> _EXERCISE_
When you copy the data, keep every word exactly as it is and leave the pictures out.

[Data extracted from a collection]
☆ ☆ ☆
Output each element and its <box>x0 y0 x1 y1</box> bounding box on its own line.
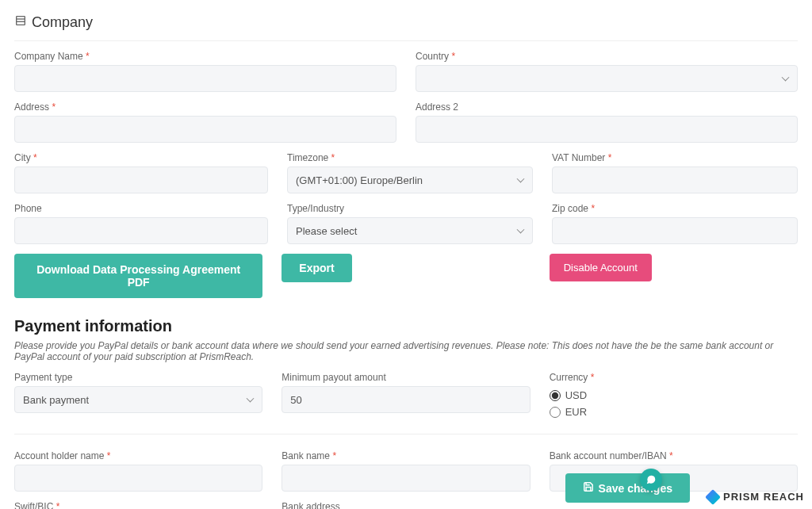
chat-icon[interactable] <box>640 469 662 491</box>
country-label: Country * <box>416 51 798 62</box>
disable-account-button[interactable]: Disable Account <box>550 254 652 281</box>
company-name-label: Company Name * <box>14 51 396 62</box>
save-icon <box>583 481 594 495</box>
payment-info-helper: Please provide you PayPal details or ban… <box>14 340 798 362</box>
currency-label: Currency * <box>550 372 798 383</box>
phone-input[interactable] <box>14 217 268 244</box>
svg-rect-0 <box>17 17 25 25</box>
brand-icon <box>705 489 721 505</box>
address2-label: Address 2 <box>416 101 798 113</box>
zip-input[interactable] <box>552 217 798 244</box>
country-select[interactable] <box>416 65 798 92</box>
address-label: Address * <box>14 101 396 113</box>
type-industry-select[interactable]: Please select <box>287 217 533 244</box>
currency-usd-radio[interactable] <box>550 390 561 401</box>
type-industry-label: Type/Industry <box>287 203 533 214</box>
company-section-header: Company <box>14 14 798 41</box>
export-button[interactable]: Export <box>282 254 351 282</box>
download-dpa-button[interactable]: Download Data Processing Agreement PDF <box>14 254 262 298</box>
address2-input[interactable] <box>416 116 798 143</box>
bank-name-input[interactable] <box>282 465 530 492</box>
payment-type-label: Payment type <box>14 372 262 383</box>
city-input[interactable] <box>14 166 268 193</box>
vat-input[interactable] <box>552 166 798 193</box>
company-icon <box>14 14 27 31</box>
phone-label: Phone <box>14 203 268 214</box>
holder-label: Account holder name * <box>14 450 262 461</box>
payment-type-select[interactable]: Bank payment <box>14 386 262 413</box>
currency-eur-radio[interactable] <box>550 407 561 418</box>
bank-name-label: Bank name * <box>282 450 530 461</box>
min-payout-input[interactable] <box>282 386 530 413</box>
payment-info-title: Payment information <box>14 317 798 335</box>
company-title: Company <box>32 14 93 31</box>
timezone-label: Timezone * <box>287 152 533 163</box>
min-payout-label: Minimum payout amount <box>282 372 530 383</box>
vat-label: VAT Number * <box>552 152 798 163</box>
address-input[interactable] <box>14 116 396 143</box>
company-name-input[interactable] <box>14 65 396 92</box>
currency-usd-option[interactable]: USD <box>550 389 798 401</box>
city-label: City * <box>14 152 268 163</box>
holder-input[interactable] <box>14 465 262 492</box>
timezone-select[interactable]: (GMT+01:00) Europe/Berlin <box>287 166 533 193</box>
bank-address-label: Bank address <box>282 501 530 509</box>
brand-logo: PRISM REACH <box>703 491 804 503</box>
swift-label: Swift/BIC * <box>14 501 262 509</box>
iban-label: Bank account number/IBAN * <box>550 450 798 461</box>
save-changes-button[interactable]: Save changes <box>565 473 690 503</box>
currency-eur-option[interactable]: EUR <box>550 406 798 418</box>
zip-label: Zip code * <box>552 203 798 214</box>
divider <box>14 434 798 434</box>
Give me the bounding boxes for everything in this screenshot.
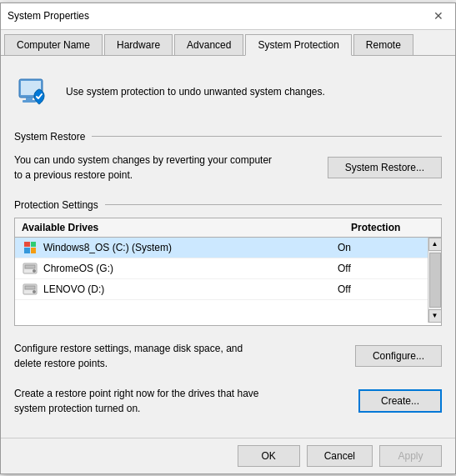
svg-point-6 <box>33 269 36 273</box>
tab-advanced[interactable]: Advanced <box>174 34 243 56</box>
drive-protection: Off <box>338 263 421 274</box>
tab-remote[interactable]: Remote <box>353 34 413 56</box>
folder-icon <box>22 300 38 301</box>
system-restore-section: System Restore You can undo system chang… <box>14 131 442 186</box>
title-bar: System Properties ✕ <box>1 3 455 30</box>
scroll-up-button[interactable]: ▲ <box>428 238 442 251</box>
col-protection-header: Protection <box>351 222 434 233</box>
protection-section: Protection Settings Available Drives Pro… <box>14 199 442 326</box>
cancel-button[interactable]: Cancel <box>307 445 373 467</box>
window-title: System Properties <box>8 10 89 22</box>
tab-content: Use system protection to undo unwanted s… <box>1 56 455 438</box>
drive-protection: Off <box>338 300 421 301</box>
disk-icon <box>22 262 38 275</box>
drive-name: DDD_DRV <box>43 300 338 301</box>
disk-icon <box>22 283 38 296</box>
windows-icon <box>22 241 38 254</box>
header-section: Use system protection to undo unwanted s… <box>14 66 442 119</box>
drive-name: Windows8_OS (C:) (System) <box>43 242 338 253</box>
system-restore-button[interactable]: System Restore... <box>328 157 442 178</box>
drives-list: Windows8_OS (C:) (System) On <box>15 238 428 301</box>
configure-row: Configure restore settings, manage disk … <box>14 338 442 374</box>
drive-protection: Off <box>338 283 421 295</box>
drive-row[interactable]: DDD_DRV Off <box>15 300 428 301</box>
svg-rect-3 <box>23 100 36 103</box>
drives-table-header: Available Drives Protection <box>15 218 441 238</box>
svg-rect-8 <box>25 286 35 289</box>
drive-name: LENOVO (D:) <box>43 283 338 295</box>
system-restore-title: System Restore <box>14 131 442 143</box>
system-properties-window: System Properties ✕ Computer Name Hardwa… <box>0 3 456 474</box>
scroll-thumb[interactable] <box>429 253 441 308</box>
configure-button[interactable]: Configure... <box>355 345 442 367</box>
svg-rect-5 <box>25 265 35 268</box>
drive-row[interactable]: LENOVO (D:) Off <box>15 279 428 300</box>
apply-button[interactable]: Apply <box>379 445 442 467</box>
tab-system-protection[interactable]: System Protection <box>245 34 351 56</box>
restore-description: You can undo system changes by reverting… <box>14 153 273 183</box>
tab-hardware[interactable]: Hardware <box>104 34 173 56</box>
create-button[interactable]: Create... <box>358 389 442 413</box>
create-row: Create a restore point right now for the… <box>14 383 442 419</box>
drive-row[interactable]: ChromeOS (G:) Off <box>15 258 428 279</box>
drive-row[interactable]: Windows8_OS (C:) (System) On <box>15 238 428 258</box>
protection-settings-title: Protection Settings <box>14 199 442 211</box>
shield-icon <box>14 73 54 113</box>
drive-protection: On <box>338 242 421 253</box>
col-drives-header: Available Drives <box>22 222 351 233</box>
tab-computer-name[interactable]: Computer Name <box>4 34 103 56</box>
close-button[interactable]: ✕ <box>428 6 448 26</box>
scrollbar[interactable]: ▲ ▼ <box>428 238 441 323</box>
scroll-down-button[interactable]: ▼ <box>428 309 442 323</box>
configure-description: Configure restore settings, manage disk … <box>14 341 273 371</box>
bottom-bar: OK Cancel Apply <box>1 438 455 473</box>
create-description: Create a restore point right now for the… <box>14 386 273 416</box>
header-text: Use system protection to undo unwanted s… <box>66 85 325 99</box>
drive-name: ChromeOS (G:) <box>43 263 338 274</box>
drives-table: Available Drives Protection <box>14 218 442 326</box>
ok-button[interactable]: OK <box>238 445 300 467</box>
restore-row: You can undo system changes by reverting… <box>14 149 442 186</box>
tab-bar: Computer Name Hardware Advanced System P… <box>1 30 455 56</box>
svg-point-9 <box>33 290 36 293</box>
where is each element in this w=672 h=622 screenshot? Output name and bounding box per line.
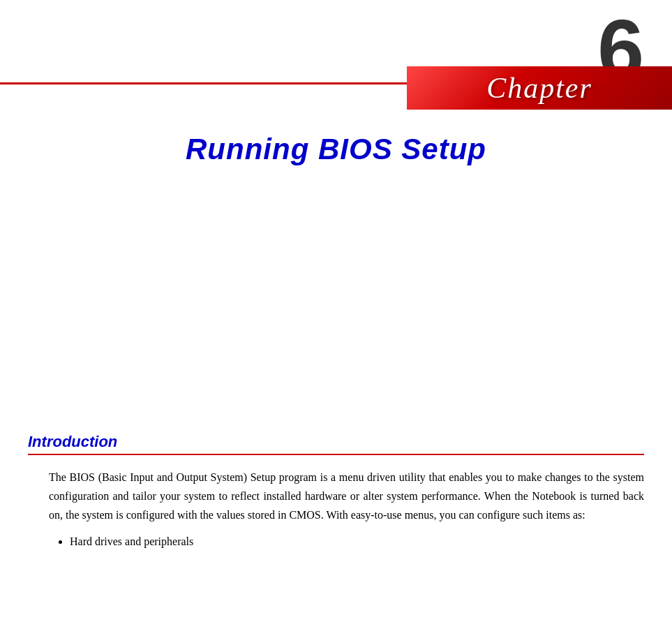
main-title: Running BIOS Setup <box>0 133 672 166</box>
page-container: 6 Chapter Running BIOS Setup Introductio… <box>0 0 672 622</box>
intro-section: Introduction The BIOS (Basic Input and O… <box>28 433 644 551</box>
intro-divider <box>28 454 644 455</box>
chapter-banner: Chapter <box>407 66 672 110</box>
intro-body: The BIOS (Basic Input and Output System)… <box>28 468 644 525</box>
bullet-list: Hard drives and peripherals <box>28 532 644 552</box>
intro-heading: Introduction <box>28 433 644 451</box>
chapter-banner-text: Chapter <box>486 71 592 105</box>
list-item: Hard drives and peripherals <box>70 532 644 552</box>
☆ ☆ ☆
> _WRITTEN RESPONSE_
Output each element and its <box>x0 y0 x1 y1</box> bounding box on its own line.
chat-icon[interactable] <box>640 469 662 491</box>
country-label: Country * <box>416 51 798 62</box>
disable-account-button[interactable]: Disable Account <box>550 254 652 281</box>
company-name-label: Company Name * <box>14 51 396 62</box>
save-icon <box>583 481 594 495</box>
payment-info-helper: Please provide you PayPal details or ban… <box>14 340 798 362</box>
currency-label: Currency * <box>550 372 798 383</box>
phone-input[interactable] <box>14 217 268 244</box>
svg-rect-0 <box>17 17 25 25</box>
brand-icon <box>705 489 721 505</box>
address2-label: Address 2 <box>416 101 798 113</box>
zip-input[interactable] <box>552 217 798 244</box>
country-select[interactable] <box>416 65 798 92</box>
address-label: Address * <box>14 101 396 113</box>
type-industry-select[interactable]: Please select <box>287 217 533 244</box>
currency-usd-radio[interactable] <box>550 390 561 401</box>
type-industry-label: Type/Industry <box>287 203 533 214</box>
company-section-header: Company <box>14 14 798 41</box>
export-button[interactable]: Export <box>282 254 351 282</box>
download-dpa-button[interactable]: Download Data Processing Agreement PDF <box>14 254 262 298</box>
address2-input[interactable] <box>416 116 798 143</box>
bank-name-input[interactable] <box>282 465 530 492</box>
payment-type-label: Payment type <box>14 372 262 383</box>
city-input[interactable] <box>14 166 268 193</box>
vat-input[interactable] <box>552 166 798 193</box>
company-icon <box>14 14 27 31</box>
phone-label: Phone <box>14 203 268 214</box>
holder-label: Account holder name * <box>14 450 262 461</box>
payment-type-select[interactable]: Bank payment <box>14 386 262 413</box>
currency-eur-radio[interactable] <box>550 407 561 418</box>
bank-name-label: Bank name * <box>282 450 530 461</box>
min-payout-input[interactable] <box>282 386 530 413</box>
payment-info-title: Payment information <box>14 317 798 335</box>
company-title: Company <box>32 14 93 31</box>
timezone-label: Timezone * <box>287 152 533 163</box>
min-payout-label: Minimum payout amount <box>282 372 530 383</box>
vat-label: VAT Number * <box>552 152 798 163</box>
address-input[interactable] <box>14 116 396 143</box>
company-name-input[interactable] <box>14 65 396 92</box>
currency-usd-option[interactable]: USD <box>550 389 798 401</box>
city-label: City * <box>14 152 268 163</box>
holder-input[interactable] <box>14 465 262 492</box>
timezone-select[interactable]: (GMT+01:00) Europe/Berlin <box>287 166 533 193</box>
bank-address-label: Bank address <box>282 501 530 509</box>
brand-logo: PRISM REACH <box>703 491 804 503</box>
swift-label: Swift/BIC * <box>14 501 262 509</box>
iban-label: Bank account number/IBAN * <box>550 450 798 461</box>
save-changes-button[interactable]: Save changes <box>565 473 690 503</box>
currency-eur-option[interactable]: EUR <box>550 406 798 418</box>
zip-label: Zip code * <box>552 203 798 214</box>
divider <box>14 434 798 434</box>
Give me the bounding boxes for everything in this screenshot.
svg-point-6 <box>33 269 36 273</box>
tab-advanced[interactable]: Advanced <box>174 34 243 56</box>
drive-protection: Off <box>338 263 421 274</box>
tab-remote[interactable]: Remote <box>353 34 413 56</box>
folder-icon <box>22 300 38 301</box>
system-restore-section: System Restore You can undo system chang… <box>14 131 442 186</box>
title-bar: System Properties ✕ <box>1 3 455 30</box>
scroll-up-button[interactable]: ▲ <box>428 238 442 251</box>
col-protection-header: Protection <box>351 222 434 233</box>
protection-section: Protection Settings Available Drives Pro… <box>14 199 442 326</box>
cancel-button[interactable]: Cancel <box>307 445 373 467</box>
window-title: System Properties <box>8 10 89 22</box>
tab-content: Use system protection to undo unwanted s… <box>1 56 455 438</box>
drive-protection: Off <box>338 300 421 301</box>
disk-icon <box>22 262 38 275</box>
drive-name: DDD_DRV <box>43 300 338 301</box>
disk-icon <box>22 283 38 296</box>
windows-icon <box>22 241 38 254</box>
header-section: Use system protection to undo unwanted s… <box>14 66 442 119</box>
drive-name: Windows8_OS (C:) (System) <box>43 242 338 253</box>
system-restore-button[interactable]: System Restore... <box>328 157 442 178</box>
drives-list: Windows8_OS (C:) (System) On <box>15 238 428 301</box>
configure-row: Configure restore settings, manage disk … <box>14 338 442 374</box>
drive-protection: Off <box>338 283 421 295</box>
drive-row[interactable]: DDD_DRV Off <box>15 300 428 301</box>
svg-rect-3 <box>23 100 36 103</box>
drives-table-header: Available Drives Protection <box>15 218 441 238</box>
svg-rect-8 <box>25 286 35 289</box>
drive-name: LENOVO (D:) <box>43 283 338 295</box>
system-restore-title: System Restore <box>14 131 442 143</box>
system-properties-window: System Properties ✕ Computer Name Hardwa… <box>0 3 456 474</box>
scroll-thumb[interactable] <box>429 253 441 308</box>
configure-button[interactable]: Configure... <box>355 345 442 367</box>
svg-rect-5 <box>25 265 35 268</box>
drive-row[interactable]: LENOVO (D:) Off <box>15 279 428 300</box>
apply-button[interactable]: Apply <box>379 445 442 467</box>
tab-system-protection[interactable]: System Protection <box>245 34 351 56</box>
restore-description: You can undo system changes by reverting… <box>14 153 273 183</box>
tab-hardware[interactable]: Hardware <box>104 34 173 56</box>
create-button[interactable]: Create... <box>358 389 442 413</box>
create-row: Create a restore point right now for the… <box>14 383 442 419</box>
drive-row[interactable]: ChromeOS (G:) Off <box>15 258 428 279</box>
drive-row[interactable]: Windows8_OS (C:) (System) On <box>15 238 428 258</box>
protection-settings-title: Protection Settings <box>14 199 442 211</box>
shield-icon <box>14 73 54 113</box>
drive-protection: On <box>338 242 421 253</box>
col-drives-header: Available Drives <box>22 222 351 233</box>
tab-computer-name[interactable]: Computer Name <box>4 34 103 56</box>
close-button[interactable]: ✕ <box>428 6 448 26</box>
scrollbar[interactable]: ▲ ▼ <box>428 238 441 323</box>
scroll-down-button[interactable]: ▼ <box>428 309 442 323</box>
configure-description: Configure restore settings, manage disk … <box>14 341 273 371</box>
bottom-bar: OK Cancel Apply <box>1 438 455 473</box>
create-description: Create a restore point right now for the… <box>14 386 273 416</box>
header-text: Use system protection to undo unwanted s… <box>66 85 325 99</box>
drive-name: ChromeOS (G:) <box>43 263 338 274</box>
drives-table: Available Drives Protection <box>14 218 442 326</box>
ok-button[interactable]: OK <box>238 445 300 467</box>
restore-row: You can undo system changes by reverting… <box>14 149 442 186</box>
tab-bar: Computer Name Hardware Advanced System P… <box>1 30 455 56</box>
svg-point-9 <box>33 290 36 293</box>
where is each element in this w=672 h=622 screenshot? Output name and bounding box per line.
main-title: Running BIOS Setup <box>0 133 672 166</box>
page-container: 6 Chapter Running BIOS Setup Introductio… <box>0 0 672 622</box>
intro-section: Introduction The BIOS (Basic Input and O… <box>28 433 644 551</box>
intro-divider <box>28 454 644 455</box>
chapter-banner: Chapter <box>407 66 672 110</box>
intro-body: The BIOS (Basic Input and Output System)… <box>28 468 644 525</box>
bullet-list: Hard drives and peripherals <box>28 532 644 552</box>
intro-heading: Introduction <box>28 433 644 451</box>
chapter-banner-text: Chapter <box>486 71 592 105</box>
list-item: Hard drives and peripherals <box>70 532 644 552</box>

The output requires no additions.